Un trader au New York Stock Exchange

La France et l’Allemagne veulent aussi contrôler les bonus octroyés aux traders. Paris a obtenu l’introduction d’un système de bonus malus tandis que Berlin a publié, mi-août 2009, un corpus de nouvelles règles, par l’intermédiaire de la BaFin, le gendarme allemand des marchés financiers. "Nous appliquerons ces mesures quelles que soient les décisions des autres", a expliqué M. Sarkozy. Un conseiller de l’Elysée explique que Paris et Berlin " prennent un risque" en annonçant des mesures dont ils ne sont pas certains qu’elles seront adoptées au niveau mondial. "Il y a maintenant une opinion publique mondiale. Partout, dans le monde, les gens sont ulcérés par la pratique de bonus extravagants", a assuré M. Sarkozy.
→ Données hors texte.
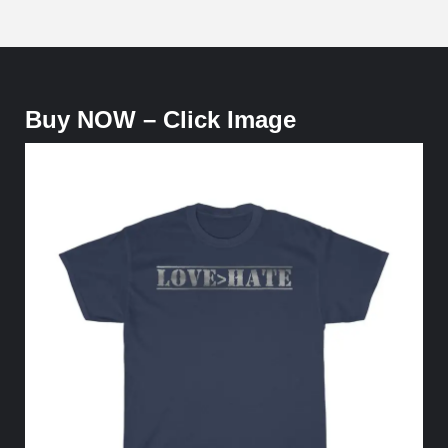
Buy NOW – Click Image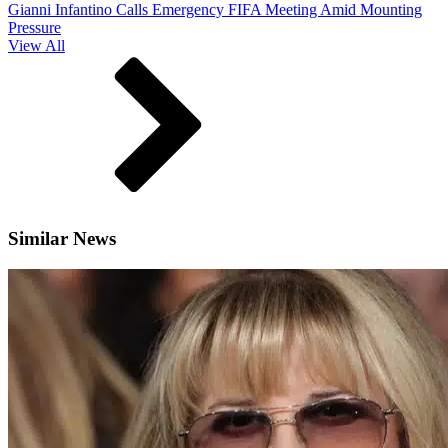
Gianni Infantino Calls Emergency FIFA Meeting Amid Mounting
Pressure
View All
Similar News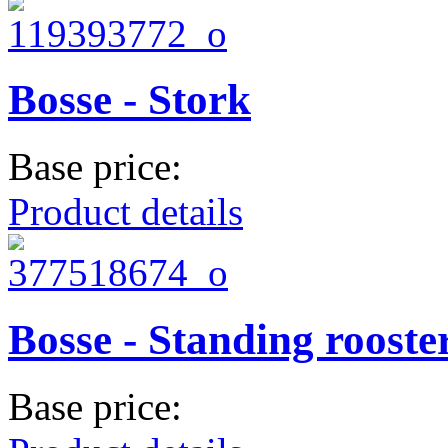
Bosse - Stork
Base price:
Product details
Bosse - Standing rooste
Base price: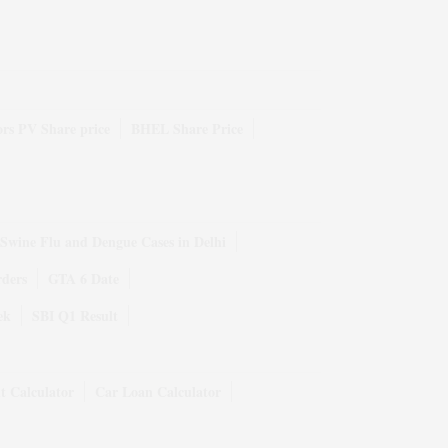
rs PV Share price
BHEL Share Price
Swine Flu and Dengue Cases in Delhi
rders
GTA 6 Date
ek
SBI Q1 Result
t Calculator
Car Loan Calculator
Un trader au New York Stock Exchange

La stratégie de sortie de crise sera aussi au menu de Pittsburgh. Sur ce point, la France et l’Allemagne divergent en silence. La chancelière allemande a déclaré "soutenir" l’initiative de son ministre des finances, le social-démocrate Peer Steinbrück. Dans une lettre à ses homologues du G20, le grand argentier allemand a estimé que "la diminution des mesures budgétaires instaurées pour faire face à la crise doit se faire le plus rapidement possible, afin de ramener les déficits à un niveau gérable". Il réclame également "une communication sérieuse suivant laquelle les autorités monétaires réagiront à d’éventuelles pressions inflationnistes par un durcissement monétaire". En clair, la Banque centrale européenne doit, selon lui, indiquer clairement qu’elle remontera si nécessaire ses taux d’intérêt, en cas de reprise de l’inflation. M. Sarkozy, qui compte lancer un grand emprunt en France, alors que les déficits s’envolent, n’a pas commenté ces propos. Angela Merkel a précisé qu’il ne fallait pas stopper trop brusquement les plans de soutien de la conjoncture. Mais elle ne veut pas recréer une nouvelle bulle financière, comme celle née de la relance monétaire et budgétaire qui a suivi les attentats du 11 septembre 2001.